Geneva, Musée d'Art revisits its collection under the banner of unlikely dialogues


Geneva's Musée d'Art et d'Histoire continues its program of unconventional exhibitions that began this year: in January, it kicks off "Draw Your Own Conclusion," an exhibition that revisits the permanent collection through unlikely dialogues.

Yet another unconventional exhibition at Geneva ’s Musée d’Art et d’Histoire (MAH), which this year has begun a process of radically shifting exhibition paradigms with a new series of exhibitions, for which a new stage is now starting. The exhibition this time is titled Draw Your Own Conclusion: guest curator Jean-Hubert Martin, from Jan. 28 to June 19, 2022, will organize an atypical dialogue among 750 works and artifacts ranging from the 18th-century guillotine to stage costumes designed by Matisse to historical paintings by leading Swiss artists including Jacques-Laurent Agasse, Ferdinand Holder, and Félix Vallotton.

For its second major exhibition in the new program, the MAH thus renews its plan to oppose traditional exhibition modes that emphasize chronology and educational learning experiences. Instead, the exhibition will prioritize a sense of play and curiosity, orchestrating unlikely dialogues, such as that between Naqada II pottery from Ancient Egypt, modern Japanese Kabuki prints, and 19th-century Swiss painting.

Since the second half of the nineteenth century, the organizers argue, techniques of museum conservation and display have become increasingly sophisticated, leading to remarkable advances but often neglecting the principles of discovery and play. Building on this observation, Martin spent nearly two years studying the MAH’s permanent collection to select objects based on analogical correspondences such as colors, shapes and proportions rather than pre-existing geographical and historical narratives. The resulting installation is, a note states, “a theater of unexpected encounters in which visitors are left to their own devices. As such, the exhibition celebrates the speculative nature of knowledge, rejecting the assumption that art is a code to be deciphered and, instead, encouraging instinctive interpretation as a way of understanding the world.”

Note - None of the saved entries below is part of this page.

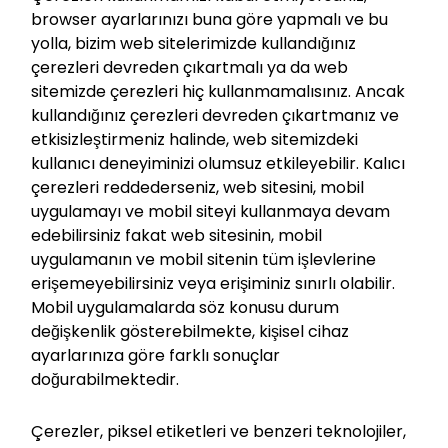
browser ayarlarınızı buna göre yapmalı ve bu
yolla, bizim web sitelerimizde kullandığınız
çerezleri devreden çıkartmalı ya da web
sitemizde çerezleri hiç kullanmamalısınız. Ancak
kullandığınız çerezleri devreden çıkartmanız ve
etkisizleştirmeniz halinde, web sitemizdeki
kullanıcı deneyiminizi olumsuz etkileyebilir. Kalıcı
çerezleri reddederseniz, web sitesini, mobil
uygulamayı ve mobil siteyi kullanmaya devam
edebilirsiniz fakat web sitesinin, mobil
uygulamanın ve mobil sitenin tüm işlevlerine
erişemeyebilirsiniz veya erişiminiz sınırlı olabilir.
Mobil uygulamalarda söz konusu durum
değişkenlik gösterebilmekte, kişisel cihaz
ayarlarınıza göre farklı sonuçlar
doğurabilmektedir.
Çerezler, piksel etiketleri ve benzeri teknolojiler,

Draw Your Own Conclusion is conceived as a series of analog sequences. On the ground floor, Swiss painter François Diday’s 1867 landscape Giessbach Falls, which features the scenic waterfalls of the same name, is in conversation with fellow Swiss artist Jacques-Laurent Agasse’s 1837 La Fontaine Personnifi&e acute;e, which depicts a fantastical nymph inspired by English Romanticism. Drawing on the myth of Venus’ birth, this pairing is complemented by Japanese Kabuki prints from the same period. Meanwhile, neighboring rooms highlight more recent and international artworks, including a large acrylic painting by Franco-Polish artist Roman Opalka from the One to Infinity series, a wool by Austrian artist Josef Hoffmann, and a 1920 stage costume designed by Henri Matisse for Igor Stravinsky’s ballet Le chant du rossignol.

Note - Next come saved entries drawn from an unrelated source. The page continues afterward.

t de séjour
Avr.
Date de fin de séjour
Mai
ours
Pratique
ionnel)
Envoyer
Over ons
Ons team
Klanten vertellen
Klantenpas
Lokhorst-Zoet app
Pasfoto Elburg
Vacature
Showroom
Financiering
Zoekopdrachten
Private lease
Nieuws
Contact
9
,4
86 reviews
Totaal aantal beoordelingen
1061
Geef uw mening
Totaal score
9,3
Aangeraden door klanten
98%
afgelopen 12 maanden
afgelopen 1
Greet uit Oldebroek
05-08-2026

Also on the ground floor, a series of works explore the broad theme of the human condition. These include an 1896 bronze cast of Auguste Rodin’s famous sculpture The Thinker, whose pose mirrors that of the protagonist of Ferdinand Hodler’s 1884 painting L’Ouvrier philosophe. From scenes of tender love to intense violence, other rooms revisit founding myths that still have relevance today. A 1914 oil painting by French-Swiss artist Félix Vallotton, titled Orphée dépecé par les Ménades, depicts the ancient Greek prophet mutilated by a group of maenads. Nearby, a 17th-century oil painting of similar composition by the Lombard school depicts the abduction of Zeus’ daughter Helen by Paris. Also, in tribute to the late Swiss artist Markus Raetz, who passed away last year, 15 of his works punctuate the exhibition. They include his early engravings from the 1960s, a print of a female nude made in collaboration with Swiss photographer Balthasar Burkhard, and a 1991 cast-iron sculpture made in homage to Joseph Beuys.

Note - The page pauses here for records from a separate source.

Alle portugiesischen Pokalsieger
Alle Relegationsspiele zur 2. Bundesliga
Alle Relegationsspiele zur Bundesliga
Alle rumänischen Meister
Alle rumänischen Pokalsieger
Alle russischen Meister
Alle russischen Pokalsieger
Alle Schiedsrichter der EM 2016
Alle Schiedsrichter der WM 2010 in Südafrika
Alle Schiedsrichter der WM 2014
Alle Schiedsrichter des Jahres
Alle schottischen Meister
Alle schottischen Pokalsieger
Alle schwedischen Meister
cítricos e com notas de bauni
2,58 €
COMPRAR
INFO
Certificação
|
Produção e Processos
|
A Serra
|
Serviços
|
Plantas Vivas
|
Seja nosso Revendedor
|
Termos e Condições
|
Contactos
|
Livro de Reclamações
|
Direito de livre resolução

“Today, most museum exhibitions,” says Jean-Hubert Martin, “adhere to chronological exhibition methods, grouping works by movements, schools or historical moments. This systematic division too often limits the possibilities of resonance between artifacts from different cultures, whose encounters are judged ahistorical. Despite the challenges, museums should be places of unexpected encounters that enhance knowledge but also human sensibility and instinct.”

“Over the past four decades,” says Marc-Olivier Wahler, director of the MAH, “Jean-Hubert Martin has curated challenging seminal exhibitions at some of the world’s most influential institutions. As such, he is in a unique position to revisit the MAH’s permanent collection. Its commitment to disrupting traditional exhibition discourses contributes to the MAH’s ongoing transformation into a museum of the future, and we are excited to take this journey together. The MAH is a museum of heritage and collective memory, where visitors can encounter objects and stories that help them understand each other and the world around them. Through our collection, we want to tell engaging and surprising stories.”

For more information you can visit the MAH website.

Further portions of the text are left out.